Vous êtes un aventurier et un sportif émérite, un très grand navigateur. Cela révèle vos qualités d’endurance. En vous lançant comme écrivain, déployez-vous une volonté semblable ? La navigation est-elle une bonne école pour devenir romancier ? L’écriture est-elle également un acte physique nécessitant une discipline intérieure stricte ?
JJD : Les océans ont suscité des auteurs magnifiques, Melville, Conrad, Stevenson, Hemingway, et plus près de nous Moitessier ou Kersauson par exemple. Sur l’eau, une rupture se crée. On quitte le monde habituel pour un autre fait de surprises (bonnes ou mauvaises) et d’émerveillement. Soudain, le stress de la vie des affaires s’efface car vous avez des priorités plus urgentes : régler le bateau, faire face aux problèmes techniques, gérer le sommeil et la fatigue, mais également admirer les éléments, profiter des escales. Revenir à l’essentiel. Avant les téléphones portables et les liaisons satellite, on était coupés du monde. Injoignables. Il y avait une certaine ivresse à disparaître ainsi. C’est moins le cas désormais où l’on peut faire des réunions de conseil d’administration à distance, depuis le milieu de l’Atlantique nord !
Naviguer sérieusement demande beaucoup de préparation, planifier, prévoir, s’entraîner, s’armer pour survivre parfois, car l’on est fragile au milieu d’une nature qui est impitoyable. Une discipline qui n’est pas très différente de celle que demande la vie professionnelle finalement !
La navigation au large est certainement une bonne école pour se blinder contre les ennuis de la vie des affaires.
Le confort de son équipage, le respect de la nature, le souci de la performance, tout ceci est propre à chaque entreprise.

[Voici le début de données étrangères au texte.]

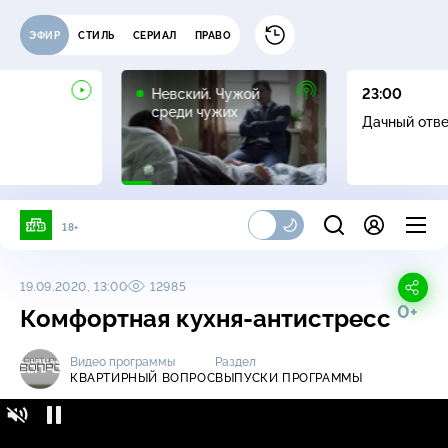
ЭФИР
СТИЛЬ
СЕРИАЛ
ПРАВО
16+
Невский. Чужой
23:00
среди чужих
Дачный отв
18+
19.09.2020, 13:00
12985
0+
Комфортная кухня-антистресс
Видео программы
Раздел
КВАРТИРНЫЙ ВОПРОС
ВЫПУСКИ ПРОГРАММЫ
Квартирный вопрос / Выпуски программы /
0+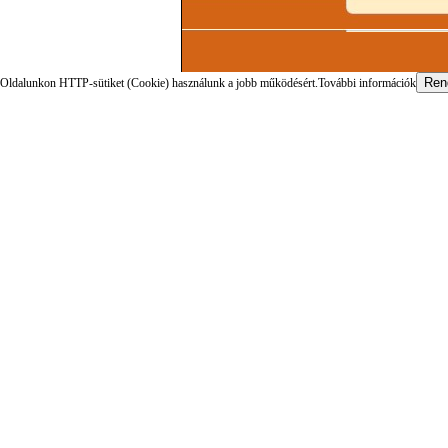
Oldalunkon HTTP-sütiket (Cookie) használunk a jobb működésért.
További információk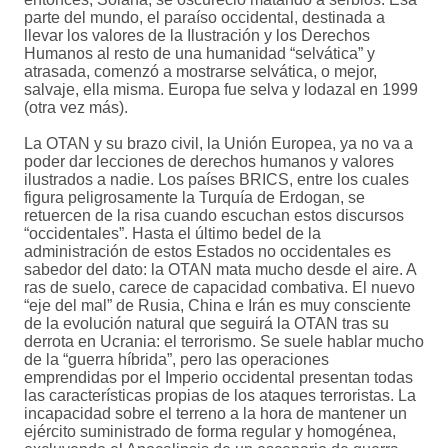
parte del mundo, el paraíso occidental, destinada a
llevar los valores de la Ilustración y los Derechos
Humanos al resto de una humanidad “selvática” y
atrasada, comenzó a mostrarse selvática, o mejor,
salvaje, ella misma. Europa fue selva y lodazal en 1999
(otra vez más).
La OTAN y su brazo civil, la Unión Europea, ya no va a
poder dar lecciones de derechos humanos y valores
ilustrados a nadie. Los países BRICS, entre los cuales
figura peligrosamente la Turquía de Erdogan, se
retuercen de la risa cuando escuchan estos discursos
“occidentales”. Hasta el último bedel de la
administración de estos Estados no occidentales es
sabedor del dato: la OTAN mata mucho desde el aire. A
ras de suelo, carece de capacidad combativa. El nuevo
“eje del mal” de Rusia, China e Irán es muy consciente
de la evolución natural que seguirá la OTAN tras su
derrota en Ucrania: el terrorismo. Se suele hablar mucho
de la “guerra híbrida”, pero las operaciones
emprendidas por el Imperio occidental presentan todas
las características propias de los ataques terroristas. La
incapacidad sobre el terreno a la hora de mantener un
ejército suministrado de forma regular y homogénea,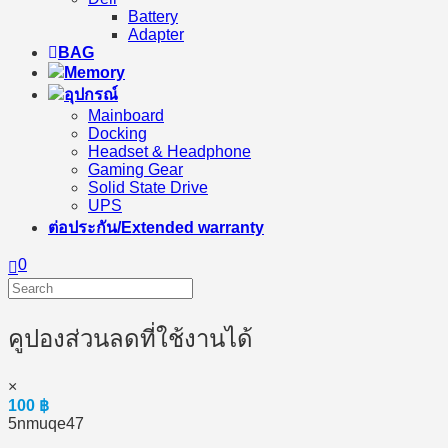
Battery
Adapter
BAG
Memory
อุปกรณ์
Mainboard
Docking
Headset & Headphone
Gaming Gear
Solid State Drive
UPS
ต่อประกัน/Extended warranty
0
คูปองส่วนลดที่ใช้งานได้
×
100
฿
5nmuqe47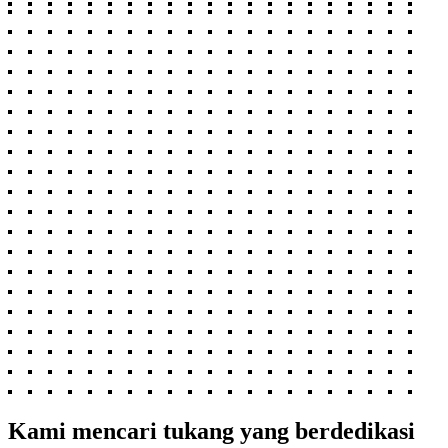
Kami mencari tukang yang berdedikasi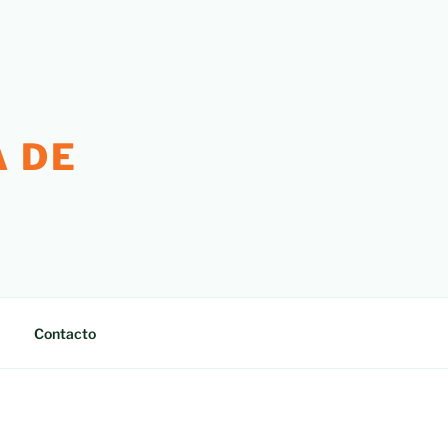
 DE
Contacto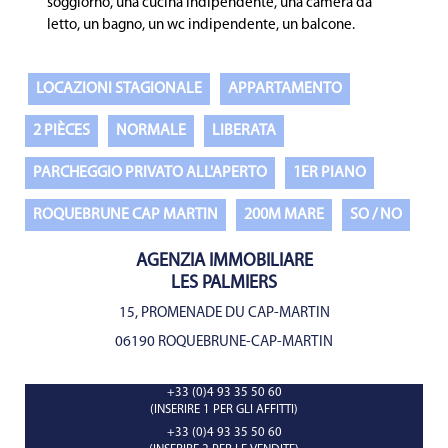
soggiorno, una cucina indipendente, una camera da
letto, un bagno, un wc indipendente, un balcone.
LOCAZIONI STAGIONALE
APPARTAMENTO
2 PIÈCES
NORMALE
LIBERATA
PARCHEGGIO PRIVATO ALL'APERTO
1ER PIANO
ROQUEBRUNE CAP MARTIN
200M MARE
SO / NO
AGENZIA IMMOBILIARE
LES PALMIERS
15, PROMENADE DU CAP-MARTIN
06190 ROQUEBRUNE-CAP-MARTIN
+33 (0)4 93 35 50 60
(INSERIRE 1 PER GLI AFFITTI)
+33 (0)4 93 35 50 60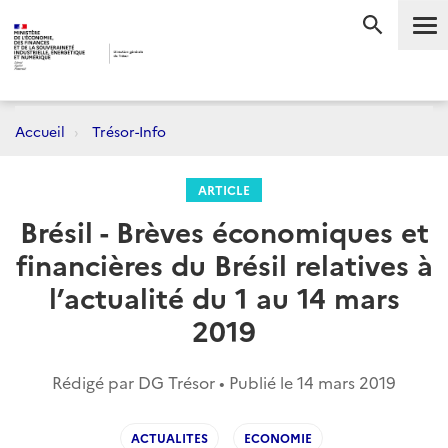
Me
RECHERC
Accueil
Trésor-Info
ARTICLE
Brésil - Brèves économiques et
financières du Brésil relatives à
l’actualité du 1 au 14 mars
2019
Rédigé par DG Trésor • Publié le
14 mars 2019
ACTUALITES
ECONOMIE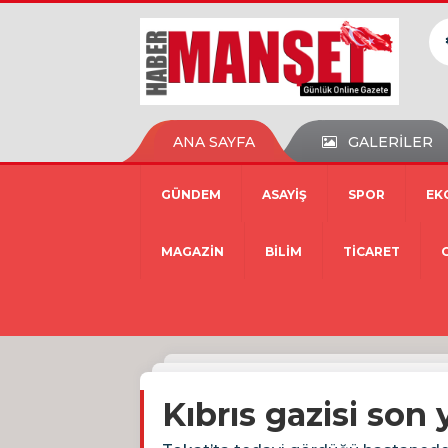
ANA SAYFA
GALERİLER
GÜNDEM
ASAYİŞ
SPOR
EK
MAGAZİN
BİLİM
TİCARET
Kıbrıs gazisi son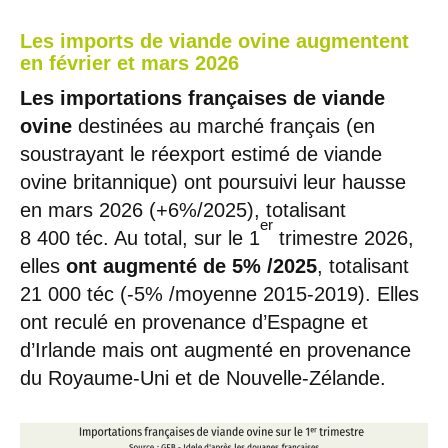
Les imports de viande ovine augmentent
en février et mars 2026
Les importations françaises de viande
ovine
destinées au marché français (en
soustrayant le réexport estimé de viande
ovine britannique) ont poursuivi leur hausse
en mars 2026 (+6%/2025), totalisant
er
8 400 téc. Au total, sur le 1
trimestre 2026,
elles
ont augmenté de 5% /2025
, totalisant
21 000 téc (-5% /moyenne 2015-2019). Elles
ont reculé en provenance d’Espagne et
d’Irlande mais ont augmenté en provenance
du Royaume-Uni et de Nouvelle-Zélande.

Littérature comprise.
Dans quelques pages de « Jungle en multinationale », au cours d’une navigation de nuit entre Capri et la Sardaigne, Jean, le président de l’entreprise essaie de faire comprendre à la jeune génération d’héritiers la magie d’une nuit en mer par beau temps. A la manière d’un équipage, qui serait soudé et bienveillant…
J’ai écrit des nouvelles, au mouillage en Méditerranée ou dans les Antilles. Avec cette impression d’être, pendant quelques heures, mis en retrait du monde « normal ». C’est fugace mais réjouissant.